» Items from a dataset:

-------

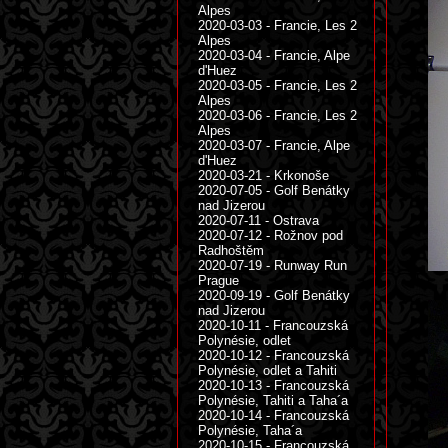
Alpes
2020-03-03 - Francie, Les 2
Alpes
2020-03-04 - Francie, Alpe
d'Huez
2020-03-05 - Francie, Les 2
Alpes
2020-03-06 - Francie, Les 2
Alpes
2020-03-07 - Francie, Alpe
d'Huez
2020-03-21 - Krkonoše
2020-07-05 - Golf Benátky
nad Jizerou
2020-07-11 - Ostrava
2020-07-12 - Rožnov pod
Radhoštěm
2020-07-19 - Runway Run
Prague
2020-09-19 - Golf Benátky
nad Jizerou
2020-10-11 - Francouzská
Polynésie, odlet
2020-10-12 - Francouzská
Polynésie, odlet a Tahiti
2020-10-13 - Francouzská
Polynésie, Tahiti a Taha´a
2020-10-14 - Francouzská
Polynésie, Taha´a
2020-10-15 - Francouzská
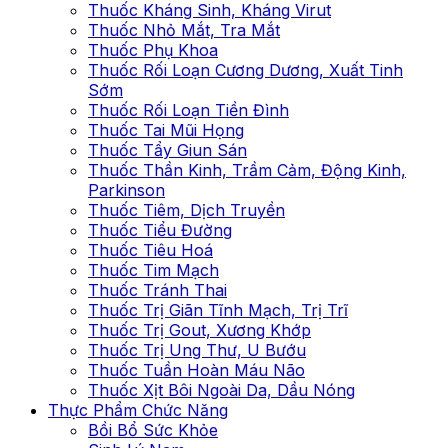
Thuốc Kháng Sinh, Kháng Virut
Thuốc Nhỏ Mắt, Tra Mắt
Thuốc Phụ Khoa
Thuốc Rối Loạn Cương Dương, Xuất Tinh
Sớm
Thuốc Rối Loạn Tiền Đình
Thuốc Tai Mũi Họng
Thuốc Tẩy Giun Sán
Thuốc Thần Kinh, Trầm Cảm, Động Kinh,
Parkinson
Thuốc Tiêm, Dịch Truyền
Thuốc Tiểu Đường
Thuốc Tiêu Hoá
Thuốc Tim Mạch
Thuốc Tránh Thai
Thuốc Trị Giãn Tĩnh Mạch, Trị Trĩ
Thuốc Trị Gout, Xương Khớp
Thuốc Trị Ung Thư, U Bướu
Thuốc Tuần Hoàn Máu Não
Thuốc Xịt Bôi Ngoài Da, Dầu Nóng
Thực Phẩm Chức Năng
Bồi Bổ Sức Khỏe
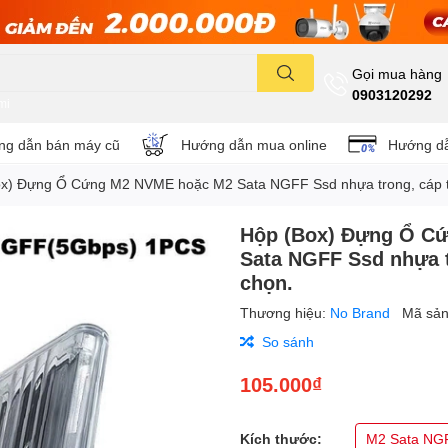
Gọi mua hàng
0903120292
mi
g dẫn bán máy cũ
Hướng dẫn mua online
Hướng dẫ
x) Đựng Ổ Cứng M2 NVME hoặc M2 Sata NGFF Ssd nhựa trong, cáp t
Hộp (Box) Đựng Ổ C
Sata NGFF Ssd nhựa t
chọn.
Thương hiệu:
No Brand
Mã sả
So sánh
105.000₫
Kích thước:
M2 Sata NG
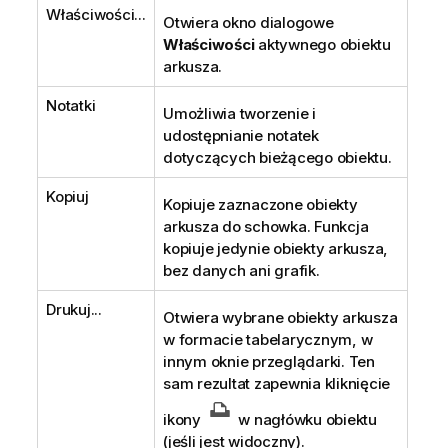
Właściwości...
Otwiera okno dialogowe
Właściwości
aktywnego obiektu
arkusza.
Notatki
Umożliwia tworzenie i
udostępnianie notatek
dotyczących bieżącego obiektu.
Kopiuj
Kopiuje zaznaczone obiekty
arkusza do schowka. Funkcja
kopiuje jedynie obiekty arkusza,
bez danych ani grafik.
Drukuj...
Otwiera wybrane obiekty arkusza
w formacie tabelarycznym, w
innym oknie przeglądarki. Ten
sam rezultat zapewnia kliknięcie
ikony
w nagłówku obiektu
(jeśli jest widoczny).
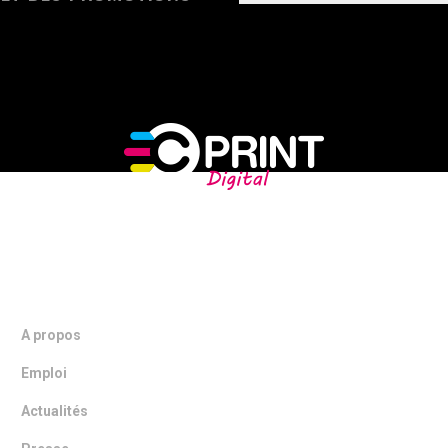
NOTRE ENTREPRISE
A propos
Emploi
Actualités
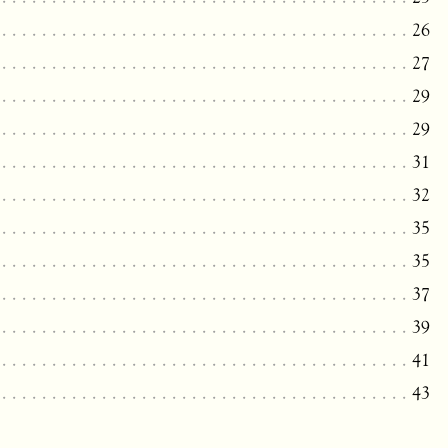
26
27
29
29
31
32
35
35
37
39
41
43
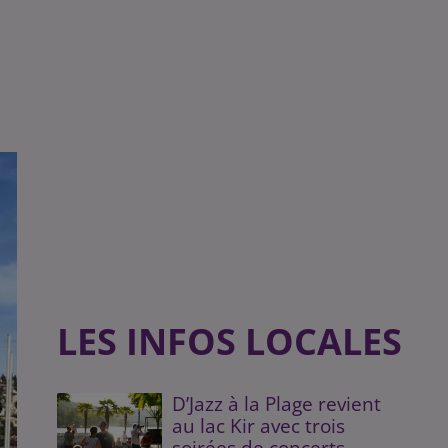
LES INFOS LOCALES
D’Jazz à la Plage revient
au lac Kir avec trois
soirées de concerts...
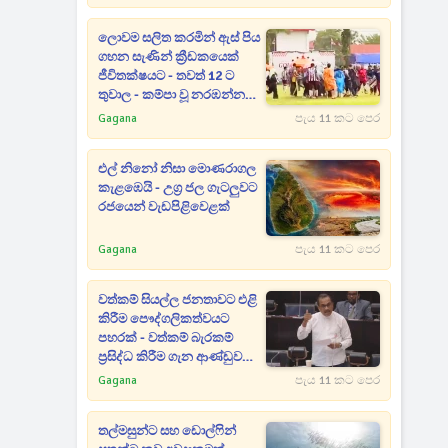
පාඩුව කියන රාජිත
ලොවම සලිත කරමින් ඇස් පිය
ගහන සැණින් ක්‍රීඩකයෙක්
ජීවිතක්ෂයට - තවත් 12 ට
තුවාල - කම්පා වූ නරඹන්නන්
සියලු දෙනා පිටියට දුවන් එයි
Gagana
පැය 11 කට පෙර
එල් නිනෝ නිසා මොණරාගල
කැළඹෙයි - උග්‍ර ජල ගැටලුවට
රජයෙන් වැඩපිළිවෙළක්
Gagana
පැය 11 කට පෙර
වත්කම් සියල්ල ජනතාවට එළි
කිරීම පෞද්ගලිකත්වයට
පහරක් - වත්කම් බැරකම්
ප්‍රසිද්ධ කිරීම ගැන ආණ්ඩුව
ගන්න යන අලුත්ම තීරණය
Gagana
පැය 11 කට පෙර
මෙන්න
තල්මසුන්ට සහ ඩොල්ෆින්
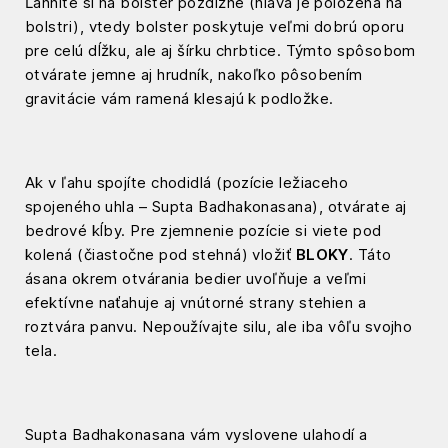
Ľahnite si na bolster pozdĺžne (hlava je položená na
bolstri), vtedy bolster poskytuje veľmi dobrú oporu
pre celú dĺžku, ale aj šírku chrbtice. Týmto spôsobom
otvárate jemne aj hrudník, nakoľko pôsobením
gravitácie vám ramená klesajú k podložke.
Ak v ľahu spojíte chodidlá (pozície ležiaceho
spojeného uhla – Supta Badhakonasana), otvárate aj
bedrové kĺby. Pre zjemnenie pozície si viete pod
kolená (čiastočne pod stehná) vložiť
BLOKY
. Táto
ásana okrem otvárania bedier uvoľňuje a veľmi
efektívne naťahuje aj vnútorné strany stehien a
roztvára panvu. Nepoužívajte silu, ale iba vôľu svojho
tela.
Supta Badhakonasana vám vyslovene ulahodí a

-------

» WHAT THE EXERCISE ASKS: Report how many lines in the records above contain the word "Loạn", giving only the number.

» RESPONSE TO THE TASK: 2